Carpal tunnel release is a procedure performed across multiple surgical specialties for the treatment of carpal tunnel syndrome. These symptoms include numbness and tingling in the first three digits that can be triggered by flexion or extension of the wrist.[2] Patients will notice paresthesias that wake them from sleep and resolve with shaking of the wrist and hand. An electromyography/nerve conduction (EMG/NC) study is performed to confirm the clinical diagnosis and will demonstrate the slowing of signals across the carpal tunnel. The carpal tunnel is defined as the space below the transverse carpal ligament. Surgery to divide the transverse carpal ligament and release median nerve compression is a common outpatient procedure. This procedure has a low complication rate and a high success rate. There are, however, anatomical variants that can result in significant complications.

ILLUSTRATIVE CASE

A 64-year-old right-hand dominant male with a history of diabetes and hypertension presented with 1 year of neck pain and associated upper extremity numbness and tingling. Physical examination showed atrophy of his hand muscles, specifically wasting of the first dorsal interosseous muscle more prominently on the left than right. Strength examination was notable for hand weakness greater on the left than right and full strength in triceps, biceps, and deltoids. EMG/NC studies revealed severe bilateral ulnar neuropathy at the elbow with associated denervation as well as severe conduction slowing of the median nerve at the right wrist.

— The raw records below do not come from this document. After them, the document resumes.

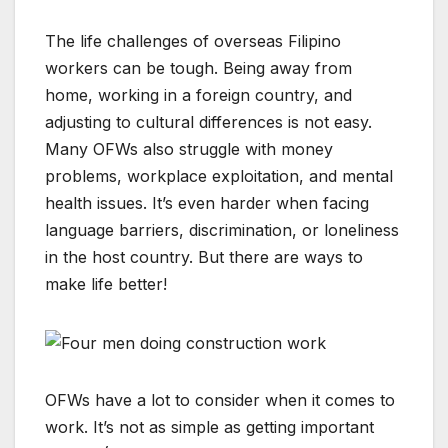
The life challenges of overseas Filipino
workers can be tough. Being away from
home, working in a foreign country, and
adjusting to cultural differences is not easy.
Many OFWs also struggle with money
problems, workplace exploitation, and mental
health issues. It’s even harder when facing
language barriers, discrimination, or loneliness
in the host country. But there are ways to
make life better!
OFWs have a lot to consider when it comes to
work. It’s not as simple as getting important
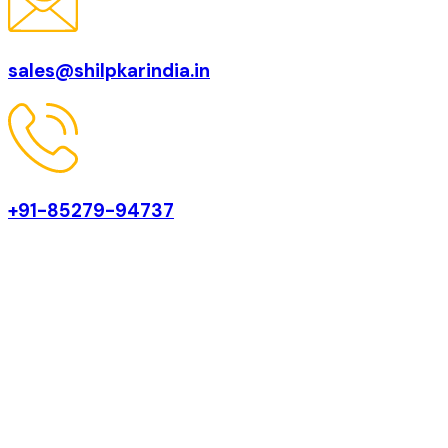
sales@shilpkarindia.in
+91-85279-94737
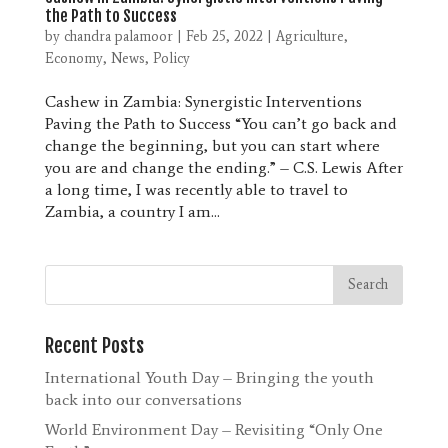
the Path to Success
by
chandra palamoor
|
Feb 25, 2022
|
Agriculture
,
Economy
,
News
,
Policy
Cashew in Zambia: Synergistic Interventions
Paving the Path to Success “You can’t go back and
change the beginning, but you can start where
you are and change the ending.” – C.S. Lewis After
a long time, I was recently able to travel to
Zambia, a country I am...
Recent Posts
International Youth Day – Bringing the youth
back into our conversations
World Environment Day – Revisiting “Only One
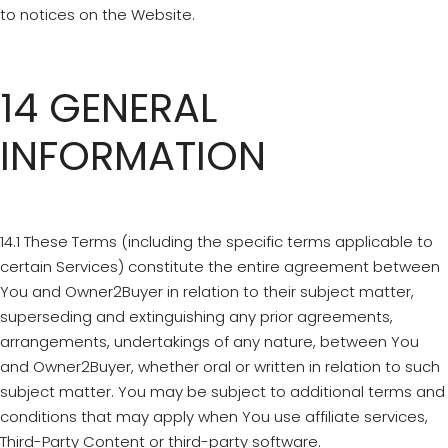
to notices on the Website.
14 GENERAL
INFORMATION
14.1 These Terms (including the specific terms applicable to
certain Services) constitute the entire agreement between
You and Owner2Buyer in relation to their subject matter,
superseding and extinguishing any prior agreements,
arrangements, undertakings of any nature, between You
and Owner2Buyer, whether oral or written in relation to such
subject matter. You may be subject to additional terms and
conditions that may apply when You use affiliate services,
Third-Party Content or third-party software.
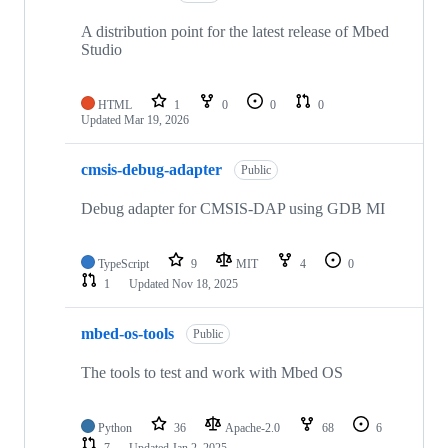
A distribution point for the latest release of Mbed
Studio
HTML
1
0
0
0
Updated
Mar 19, 2026
cmsis-debug-adapter
Public
Debug adapter for CMSIS-DAP using GDB MI
TypeScript
9
MIT
4
0
1
Updated
Nov 18, 2025
mbed-os-tools
Public
The tools to test and work with Mbed OS
Python
36
Apache-2.0
68
6
7
Updated
Jan 2, 2025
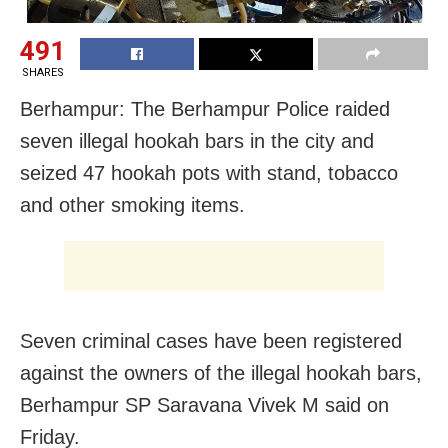
491
SHARES
Berhampur: The Berhampur Police raided
seven illegal hookah bars in the city and
seized 47 hookah pots with stand, tobacco
and other smoking items.
Seven criminal cases have been registered
against the owners of the illegal hookah bars,
Berhampur SP Saravana Vivek M said on
Friday.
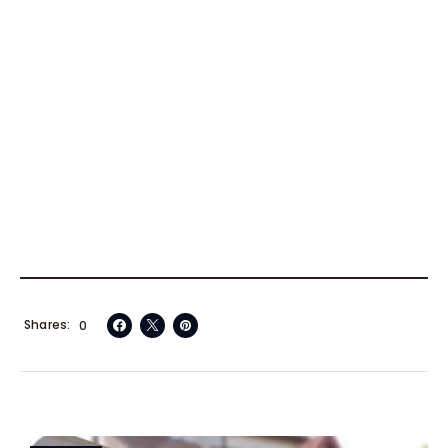
Shares
0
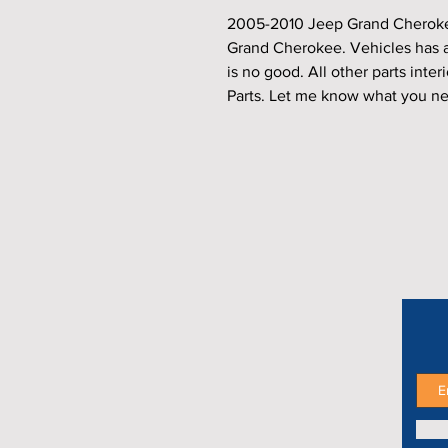
2005-2010 Jeep Grand Cherokee
Grand Cherokee. Vehicles has a
is no good. All other parts interi
Parts. Let me know what you ne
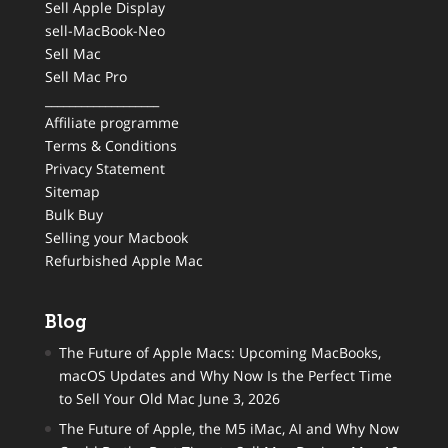
Sell Apple Display
sell-MacBook-Neo
Sell Mac
Sell Mac Pro
___________________
Affiliate programme
Terms & Conditions
Privacy Statement
Sitemap
Bulk Buy
Selling your Macbook
Refurbished Apple Mac
Blog
The Future of Apple Macs: Upcoming MacBooks,
macOS Updates and Why Now Is the Perfect Time
to Sell Your Old Mac
June 3, 2026
The Future of Apple, the M5 iMac, AI and Why Now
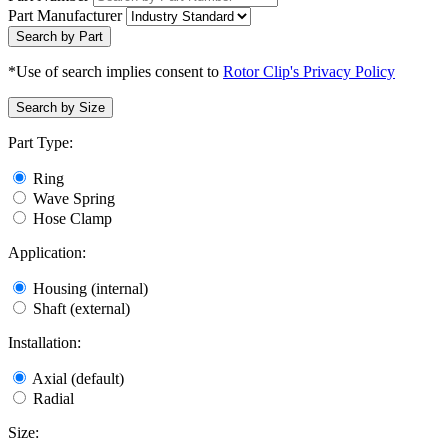
Part Manufacturer
Search by Part
*Use of search implies consent to
Rotor Clip's Privacy Policy
Search by Size
Part Type:
Ring
Wave Spring
Hose Clamp
Application:
Housing (internal)
Shaft (external)
Installation:
Axial (default)
Radial
Size:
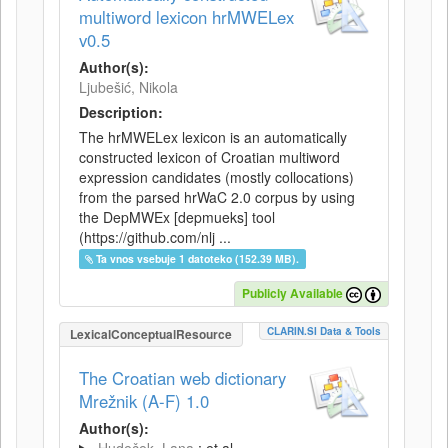
multiword lexicon hrMWELex
v0.5
Author(s):
Ljubešić, Nikola
Description:
The hrMWELex lexicon is an automatically
constructed lexicon of Croatian multiword
expression candidates (mostly collocations)
from the parsed hrWaC 2.0 corpus by using
the DepMWEx [depmueks] tool
(https://github.com/nlj ...
Ta vnos vsebuje 1 datoteko (152.39 MB).
Publicly Available
CLARIN.SI Data & Tools
LexicalConceptualResource
The Croatian web dictionary
Mrežnik (A-F) 1.0
Author(s):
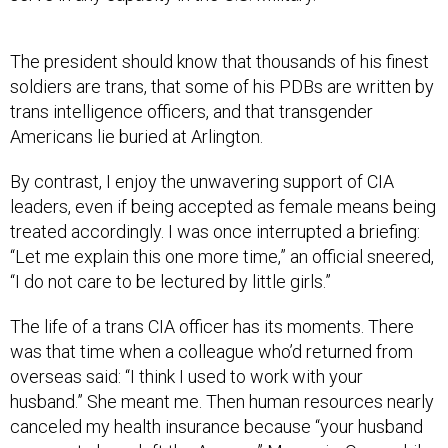
The president should know that thousands of his finest
soldiers are trans, that some of his PDBs are written by
trans intelligence officers, and that transgender
Americans lie buried at Arlington.
By contrast, I enjoy the unwavering support of CIA
leaders, even if being accepted as female means being
treated accordingly. I was once interrupted a briefing:
“Let me explain this one more time,” an official sneered,
“I do not care to be lectured by little girls.”
The life of a trans CIA officer has its moments. There
was that time when a colleague who’d returned from
overseas said: “I think I used to work with your
husband.” She meant me. Then human resources nearly
canceled my health insurance because “your husband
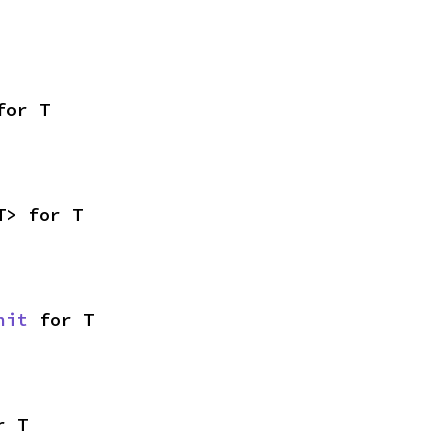
for T
T> for T
nit
 for T
r T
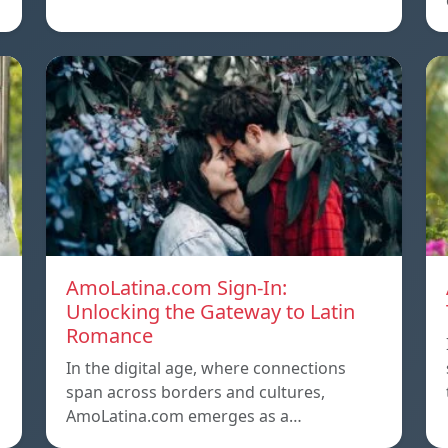
AmoLatina.com Sign-In:
Unlocking the Gateway to Latin
Romance
In the digital age, where connections
span across borders and cultures,
AmoLatina.com emerges as a…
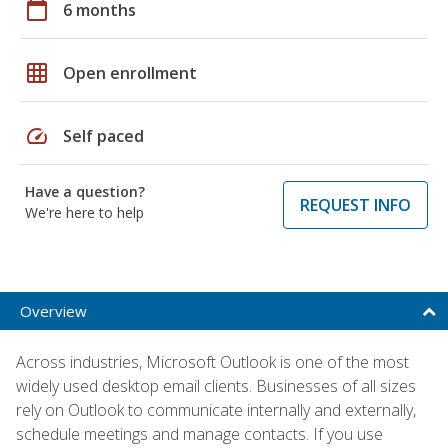
calendar_today
6 months
grid_on
Open enrollment
speed
Self paced
Have a question?
REQUEST INFO
We're here to help
Overview
Across industries, Microsoft Outlook is one of the most
widely used desktop email clients. Businesses of all sizes
rely on Outlook to communicate internally and externally,
schedule meetings and manage contacts. If you use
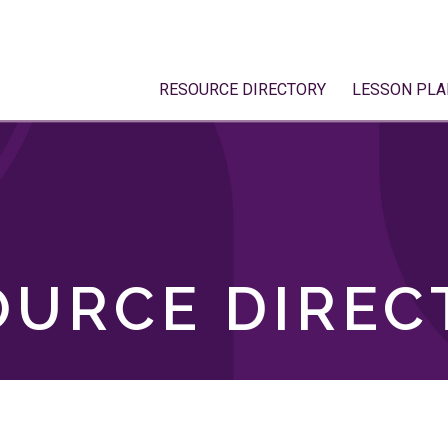
RESOURCE DIRECTORY
LESSON PLA
OURCE DIREC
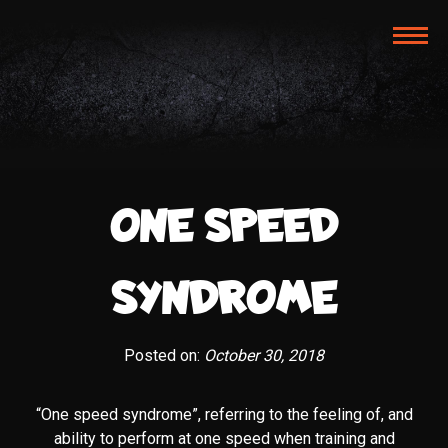
TOG
NAVI
ONE SPEED
SYNDROME
Posted on:
October 30, 2018
“One speed syndrome”, referring to the feeling of, and
ability to perform at one speed when training and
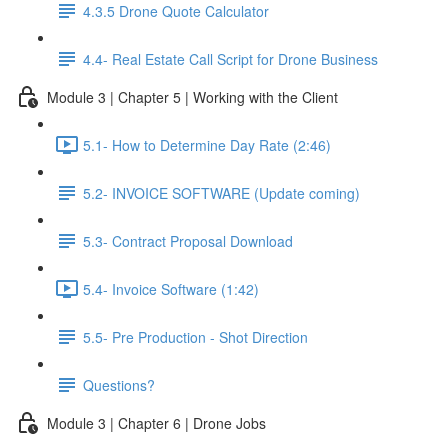
4.3.5 Drone Quote Calculator
4.4- Real Estate Call Script for Drone Business
Module 3 | Chapter 5 | Working with the Client
5.1- How to Determine Day Rate (2:46)
5.2- INVOICE SOFTWARE (Update coming)
5.3- Contract Proposal Download
5.4- Invoice Software (1:42)
5.5- Pre Production - Shot Direction
Questions?
Module 3 | Chapter 6 | Drone Jobs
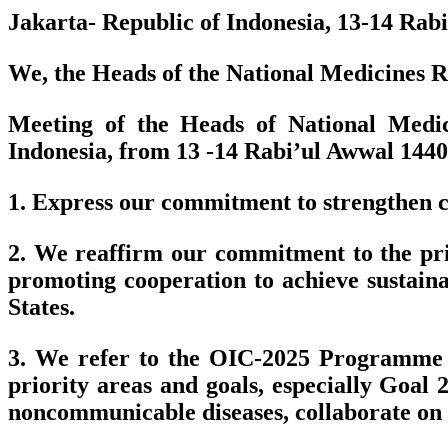
Jakarta- Republic of Indonesia, 13-14 Ra
We, the Heads of the National Medicines Re
Meeting of the Heads of National Medic
Indonesia, from 13 -14 Rabi’ul Awwal 144
1. Express our commitment to strengthen co
2. We reaffirm our commitment to the prin
promoting cooperation to achieve sustai
States.
3. We refer to the OIC-2025 Programme o
priority areas and goals, especially Goal
noncommunicable diseases, collaborate on v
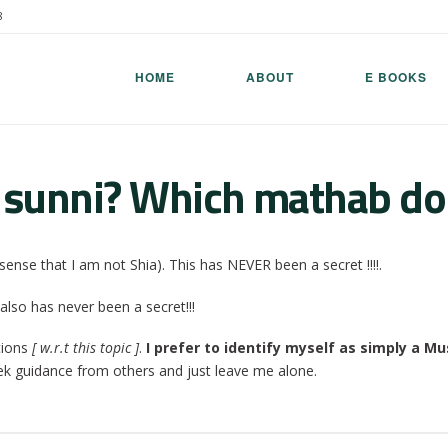
8
HOME
ABOUT
E BOOKS
 sunni? Which mathab do
sense that I am not Shia). This has NEVER been a secret !!!!.
also has never been a secret!!!
tions
[ w.r.t this topic ]
.
I prefer to identify myself as simply a Mu
ek guidance from others and just leave me alone.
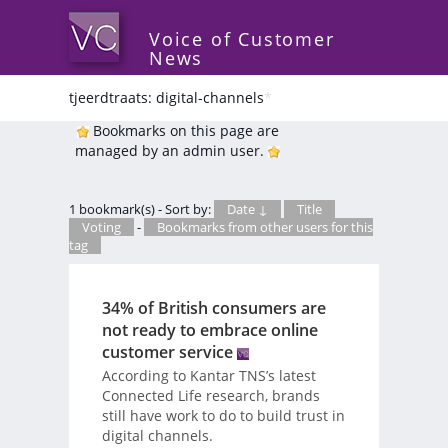
Voice of Customer
News
tjeerdtraats: digital-channels
*
Bookmarks on this page are
managed by an admin user.
1 bookmark(s) - Sort by:
Date ↓
Title
Voting
-
Bookmarks from other users for this
tag
34% of British consumers are
not ready to embrace online
customer service
According to Kantar TNS’s latest
Connected Life research, brands
still have work to do to build trust in
digital channels.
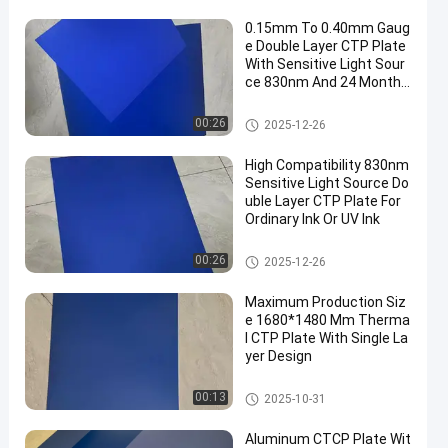
0.15mm To 0.40mm Gaug
e Double Layer CTP Plate
With Sensitive Light Sour
ce 830nm And 24 Months
Guarantee Period
Double Layer CTP Plate
00:26
2025-12-26
High Compatibility 830nm
Sensitive Light Source Do
uble Layer CTP Plate For
Ordinary Ink Or UV Ink
Double Layer CTP Plate
00:26
2025-12-26
Maximum Production Siz
e 1680*1480 Mm Therma
l CTP Plate With Single La
yer Design
Thermal CTP Plate
00:13
2025-10-31
Aluminum CTCP Plate Wit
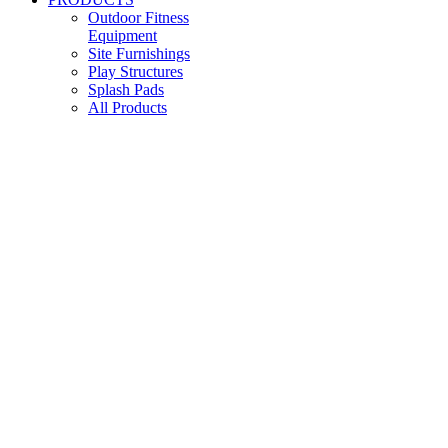
Outdoor Fitness
Equipment
Site Furnishings
Play Structures
Splash Pads
All Products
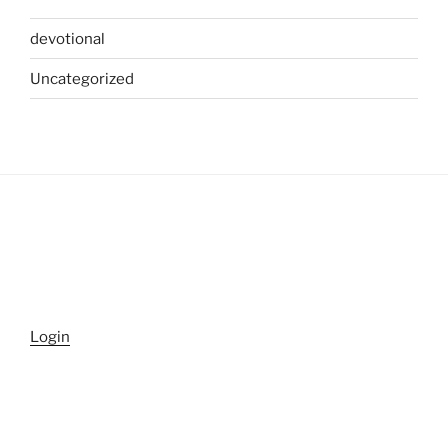
devotional
Uncategorized
Login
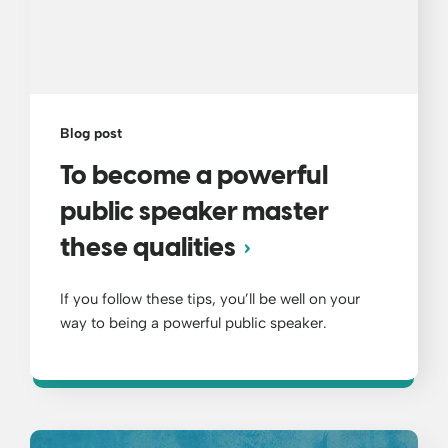
Blog post
To become a powerful
public speaker master
these qualities
If you follow these tips, you’ll be well on your
way to being a powerful public speaker.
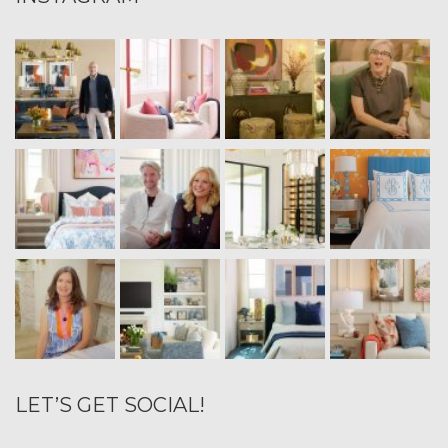
LET’S GET SOCIAL!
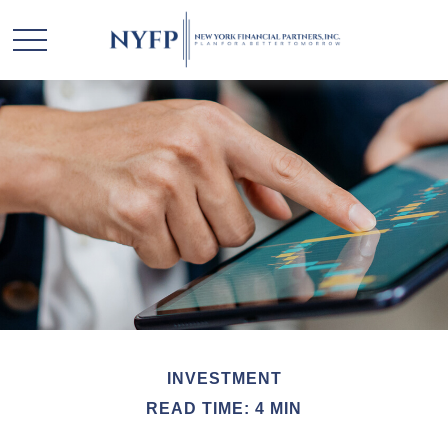
INVESTMENT
READ TIME: 4 MIN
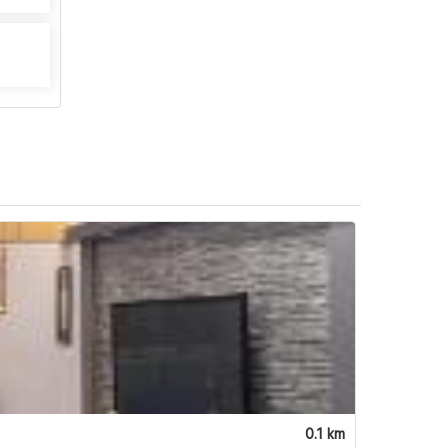
0.1 km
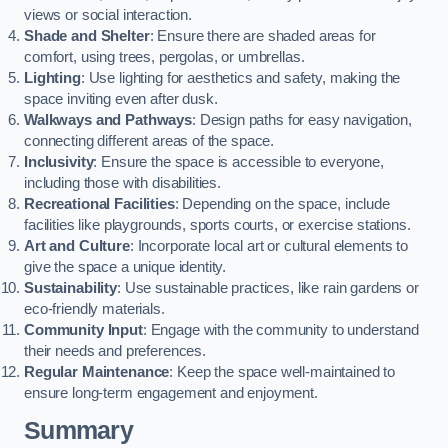
views or social interaction.
Shade and Shelter
: Ensure there are shaded areas for
comfort, using trees, pergolas, or umbrellas.
Lighting
: Use lighting for aesthetics and safety, making the
space inviting even after dusk.
Walkways and Pathways
: Design paths for easy navigation,
connecting different areas of the space.
Inclusivity
: Ensure the space is accessible to everyone,
including those with disabilities.
Recreational Facilities
: Depending on the space, include
facilities like playgrounds, sports courts, or exercise stations.
Art and Culture
: Incorporate local art or cultural elements to
give the space a unique identity.
Sustainability
: Use sustainable practices, like rain gardens or
eco-friendly materials.
Community Input
: Engage with the community to understand
their needs and preferences.
Regular Maintenance
: Keep the space well-maintained to
ensure long-term engagement and enjoyment.
Summary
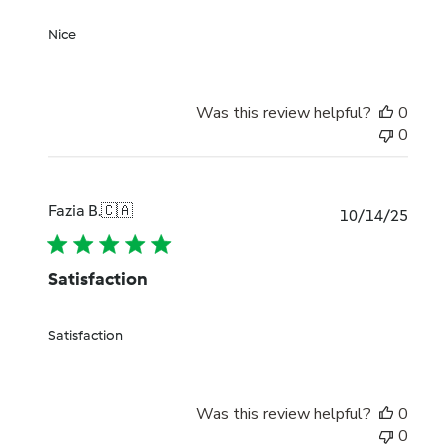
Nice
Was this review helpful?
0
0
Fazia B.
🇨🇦
Publi
10/14/25
date
Satisfaction
Satisfaction
Was this review helpful?
0
0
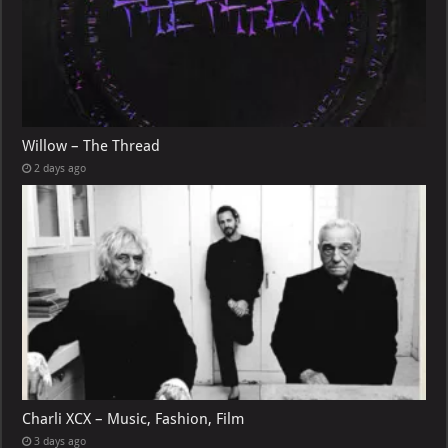
Willow – The Thread
2 days ago
Charli XCX – Music, Fashion, Film
3 days ago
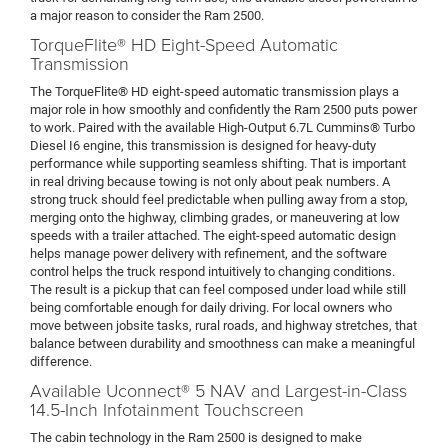
a major reason to consider the Ram 2500.
TorqueFlite® HD Eight-Speed Automatic
Transmission
The TorqueFlite® HD eight-speed automatic transmission plays a
major role in how smoothly and confidently the Ram 2500 puts power
to work. Paired with the available High-Output 6.7L Cummins® Turbo
Diesel I6 engine, this transmission is designed for heavy-duty
performance while supporting seamless shifting. That is important
in real driving because towing is not only about peak numbers. A
strong truck should feel predictable when pulling away from a stop,
merging onto the highway, climbing grades, or maneuvering at low
speeds with a trailer attached. The eight-speed automatic design
helps manage power delivery with refinement, and the software
control helps the truck respond intuitively to changing conditions.
The result is a pickup that can feel composed under load while still
being comfortable enough for daily driving. For local owners who
move between jobsite tasks, rural roads, and highway stretches, that
balance between durability and smoothness can make a meaningful
difference.
Available Uconnect® 5 NAV and Largest-in-Class
14.5-Inch Infotainment Touchscreen
The cabin technology in the Ram 2500 is designed to make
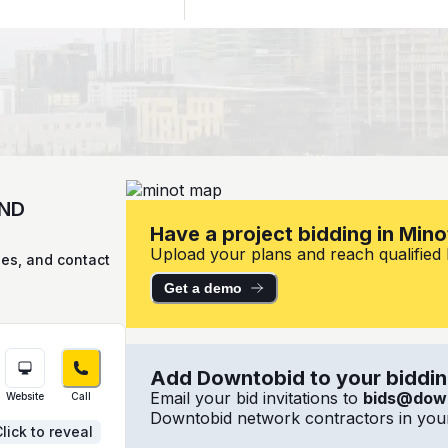
 ND
Have a project bidding in Mino
Upload your plans and reach qualified l
ies, and contact
Get a demo
Add Downtobid to your bidding
Email your bid invitations to
bids@dow
Website
Call
Downtobid network contractors in your
lick to reveal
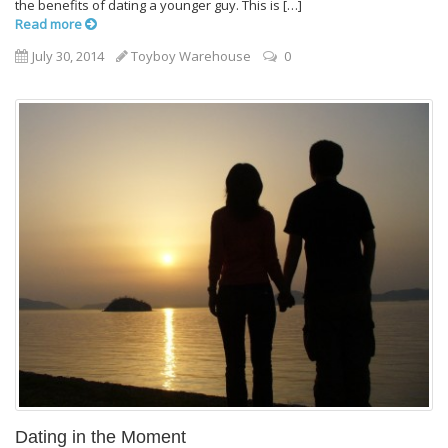
the benefits of dating a younger guy. This is […]
Read more
July 30, 2014
Toyboy Warehouse
0
Dating in the Moment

To prevent progressive muscle wasting, weakness, and numbness, the patient underwent right ulnar nerve and carpal tunnel release. The left ulnar nerve release was planned for a month later.

The incision for carpal tunnel release was planned from above the first wrist crease to Kaplan’s cardinal line. The skin was opened sharply, and subcutaneous fat was opened. The palmar aponeurosis was opened sharply. During the opening of the palmar aponeurosis, a nerve was observed perforating the flexor retinaculum (transverse carpal ligament) at its distal 2/3 portion on the ulnar side. This nerve coursed across the flexor retinaculum to the thenar musculature [Figure 1]. The nerve branch was accompanied by small vessels. Upon recognition of the aberrant nerve branch, a checkpoint disposable nerve stimulator was opened and used to assess the function of this nerve. 0.2 mA stimulation of the branch produced contraction of the abductor pollicis, opponens pollicis, and flexor pollicis brevis [Video 1]. The flexor retinaculum was sharply incised around the aberrant thenar motor branch (TMB) carefully bisecting the ligament proximal and distal to the perforating nerve branch. The accompanying video demonstrates stimulation of the aberrant motor branch following the complete opening of the flexor retinaculum. The surgery was completed in the usual fashion, and the patient experienced excellent symptomatic relief from the nerve entrapments.

Figure 1:

Figure 1:

Illustration of intraoperative findings with thenar motor branch traversing the preligamentous space in a ulnar to radial direction.

Video 1:

The accompanying video demonstrates stimulation of the aberrant motor branch following the complete opening of the flexor retinaculum. The checkpoint stimulator is set to 0.2 mA.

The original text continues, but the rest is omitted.